» **DIRECTIONS**: Please retype every record exactly as it appears, omitting the pictures.

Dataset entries
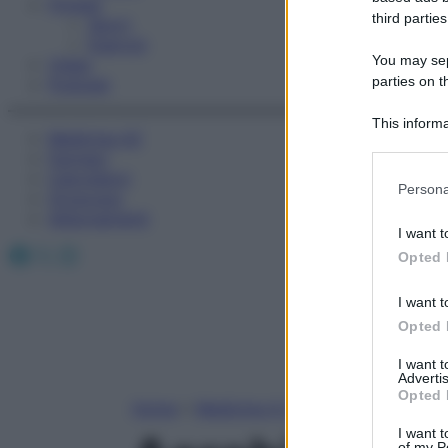
Fitness
third parties
Sport
Esercizi
You may sepa
Video
parties on t
Podcast
This informa
Medicina AZ
Participants
Farmaci
Calcolatori
Please note
Persona
Oroscopo
information 
Abbonamenti
deny consent
I want t
in below Go
Facebook
X
Instagram
Opted 
I want t
Opted 
I want 
Advertis
Opted 
Home
»
Medicina A-Z
I want t
of my P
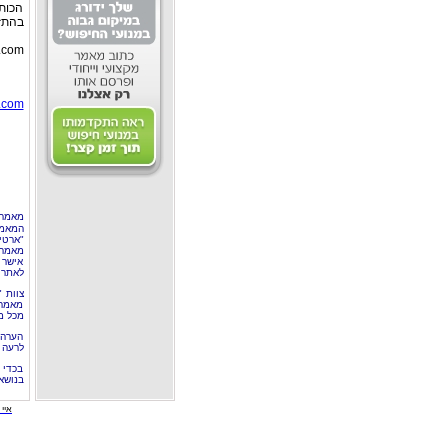
הכותב
בהתז
.com
.com
מאמר 
המאמר
"ארטי
מאמרי
אישר 
לאתר 
צוות 
מאמרי
מכל מ
הערה 
לרעה ב
בכדי 
בנושא
איי י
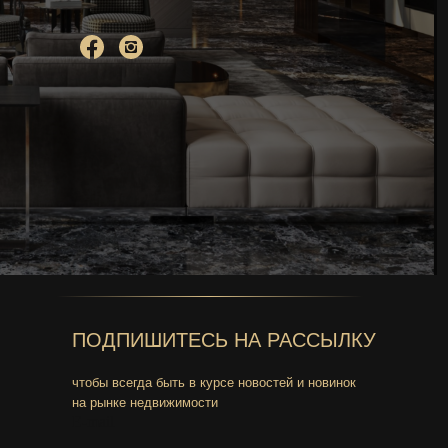
ПОДПИШИТЕCЬ НА РАССЫЛКУ
чтобы всегда быть в курсе новостей и новинок
на рынке недвижимости
E-mail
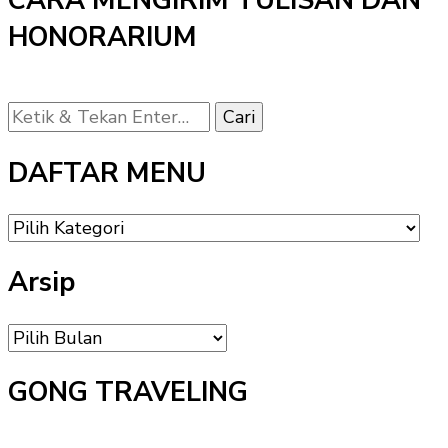
CARA MENGIRIM TULISAN DAN
HONORARIUM
Mencari
Sesuatu?
DAFTAR MENU
DAFTAR
MENU
Arsip
Arsip
GONG TRAVELING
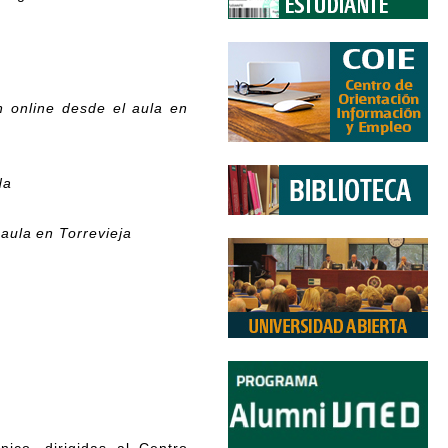
n online desde el aula en
da
 aula en Torrevieja
ico, dirigidas al Centro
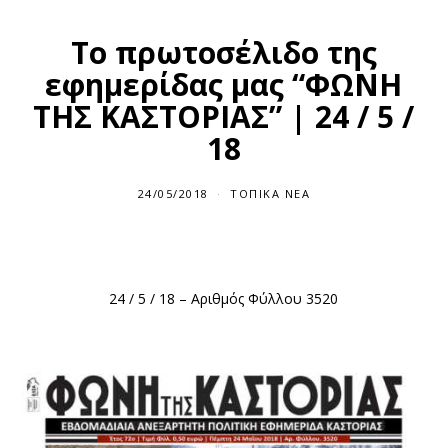
Το πρωτοσέλιδο της
εφημερίδας μας “ΦΩΝΗ
ΤΗΣ ΚΑΣΤΟΡΙΑΣ” | 24 / 5 /
18
24/05/2018
ΤΟΠΙΚΆ ΝΈΑ
24 / 5 / 18 – Αριθμός Φύλλου 3520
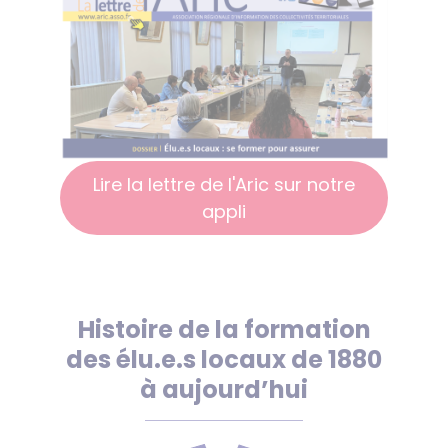
Lire la lettre de l'Aric sur notre
appli
Histoire de la formation
des élu.e.s locaux de 1880
à aujourd’hui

» **EXERCISE RESULT**:
Fitness
third parties
Sport
Esercizi
You may sepa
Video
parties on t
Podcast
This informa
Medicina AZ
Participants
Farmaci
Calcolatori
Please note
Persona
Oroscopo
information 
Abbonamenti
deny consent
I want t
in below Go
Facebook
X
Instagram
Opted 
I want t
Opted 
I want 
Advertis
Opted 
Home
»
Medicina A-Z
I want t
of my P
הכותב
בהתז
.com
.com
מאמר 
המאמר
"ארטי
מאמרי
אישר 
לאתר 
צוות 
מאמרי
מכל מ
הערה 
לרעה ב
בכדי 
בנושא
איי י
ПОДПИШИТЕCЬ НА РАССЫЛКУ
чтобы всегда быть в курсе новостей и новинок
на рынке недвижимости
E-mail
CARA MENGIRIM TULISAN DAN
HONORARIUM
Mencari
Sesuatu?
DAFTAR MENU
DAFTAR
MENU
Arsip
Arsip
GONG TRAVELING
n online desde el aula en
da
 aula en Torrevieja
ico, dirigidas al Centro
Το πρωτοσέλιδο της
εφημερίδας μας “ΦΩΝΗ
ΤΗΣ ΚΑΣΤΟΡΙΑΣ” | 24 / 5 /
18
24/05/2018
ΤΟΠΙΚΆ ΝΈΑ
24 / 5 / 18 – Αριθμός Φύλλου 3520
Lire la lettre de l'Aric sur notre
appli
Histoire de la formation
des élu.e.s locaux de 1880
à aujourd’hui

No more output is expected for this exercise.